Search engines spoil us, and we expect everything around us to be neatly organized and at our fingertips after typing in a keyword or two. We type in data that we expect to behave as metadata by describing some other data. (Remember that "data about data" definition we like to give for the term metadata?) Data becoming metadata leads to more sophisticated requirements we need to address. What challenges does data becoming metadata raise for us data folks?
Searching for Answers
Several challenges with data becoming metadata directly influence our data management world.
More emphasis on usage. We will need to not only understand how the business works, but also have a keen focus on usage. Our users will be providing us with data requirements that have search engine-like characteristics. Phrases such as "I need Googling within the Invoices subject area" will be commonplace. Bob Mosscrop III, project manager of enterprise metadata management, describes this as "document management meets dimensional model." Both Barry Williams, principal consultant, and Norman Daoust, business analysis consultant and trainer, emphasize this increased responsibility for understanding how the data will be used. Norman says, "While this has always been a part of our role, it's become even more so as the expectations of our users have been raised by the ubiquitousness of Google searches."
More tech savvy. Data managers will be relied upon as experts in search engine technology. We will be asked how search engines work and will be held accountable for analyzing and modeling Web 2.0 components such as tags and ontologies. Users will expect similar results and response times as their search engines for all of their reports and queries. Therefore, there will be an increased focus for us on the physical data model to ensure rapid query response time to match search engine response time.
More comfortable with classifying. Metadata Specialist Bob Schork says classifying data into organized piles retrievable with metadata tags is going to play a larger role in our analysis and modeling. "As systems grow and integration challenges persist and get more complicated, classification of data will play a more prominent role.
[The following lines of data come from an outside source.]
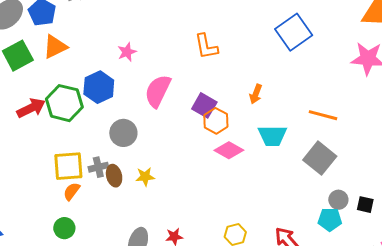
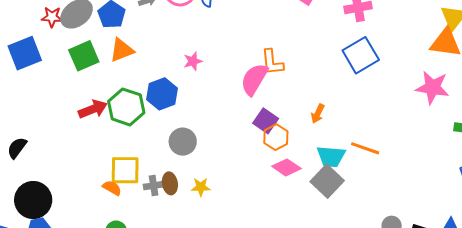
pink semicircle: (158, 91) -> (254, 79), moved
orange line: (323, 115) -> (365, 148), moved
gray square: (320, 158) -> (327, 181), moved
gray cross: (98, 167) -> (154, 186), moved
orange semicircle: (72, 191) -> (112, 188), moved, turned 78

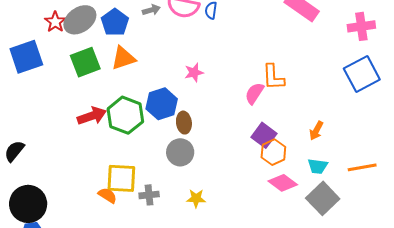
red star: (52, 17) -> (55, 22), turned 30
pink semicircle: (254, 79) -> (254, 93), size x0.7
orange line: (365, 148) -> (362, 167), turned -32
cyan trapezoid: (331, 156) -> (318, 166), moved, size x0.7
brown ellipse: (170, 183) -> (184, 123), moved

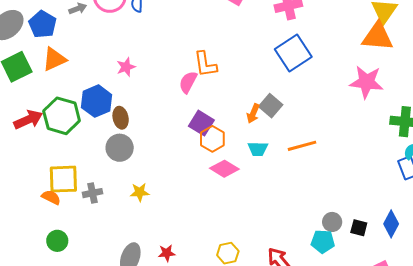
gray square: (323, 198) -> (271, 106), moved, size x0.7

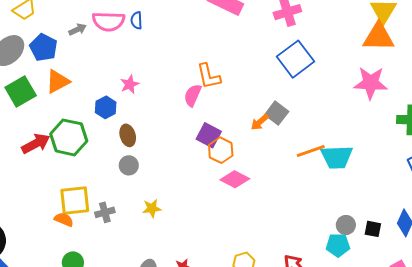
blue hexagon: (97, 101) -> (106, 107), moved, size x0.7
orange arrow: (253, 114) -> (260, 122), turned 30
gray circle: (120, 148) -> (129, 165), size x0.7
cyan trapezoid: (258, 149) -> (337, 157), moved, size x1.6

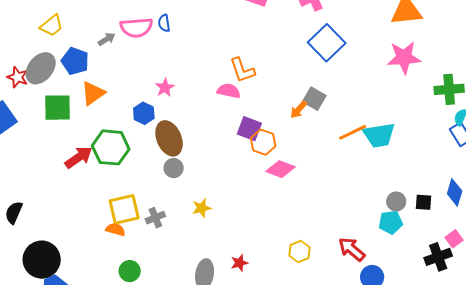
green square: (21, 92) -> (57, 108), turned 36
pink semicircle: (193, 95) -> (229, 91), turned 85
brown ellipse: (128, 135) -> (169, 138), size x1.6

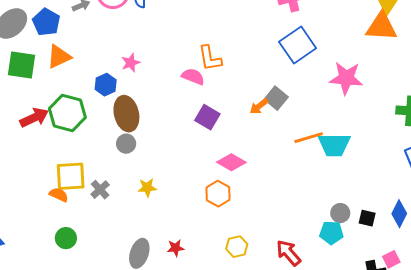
pink star: (404, 58) -> (346, 78), moved
orange hexagon: (263, 142) -> (218, 194), moved
gray cross: (155, 218) -> (100, 190), turned -30

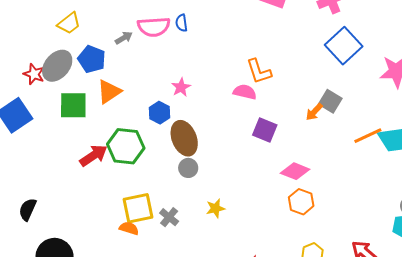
orange hexagon: (218, 194) -> (301, 202), moved

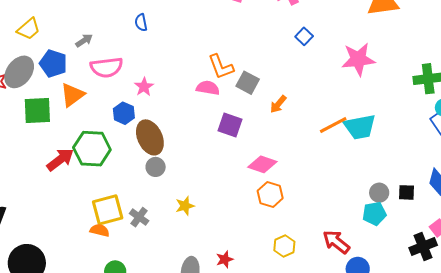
pink semicircle: (154, 27) -> (107, 67), moved
blue square: (344, 46) -> (304, 36), size x0.5
gray square: (330, 101) -> (248, 83), moved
Those analysts that know how to classify data will be the successful ones." Data Modeler Georgia Prothero adds, "As data becomes metadata, I find I am increasingly implementing models that contain generic 'tag value pair' structures. I do this so that classification is handled consistently by applications and can be changed without impacting application code."
More data quality checks. There will be an increased emphasis on data quality, especially that subset of data that plays the role of metadata in the form of search tags. Data Architect John Nixon and BI Architect Michael Smith both highlight the integration of structured and unstructured as a huge challenge. Mark says, "One challenge might be how to unite our metadata and data into a single, managed analysis environment." Michael says, "The biggest challenge data folks have is influencing the workflow such that data is enriched with metadata tags as part of the workflow itself. Otherwise, it never gets tagged. Yes, Google-like technology can solve some of this after the fact, but where most of the detailed engineering occurs at a detail level." Data Management Lead Kevin Heinsey suggests a large challenge we will face is assigning stewardship to many of these new metadata structures such as tags and ontologies with the goal of having higher metadata quality.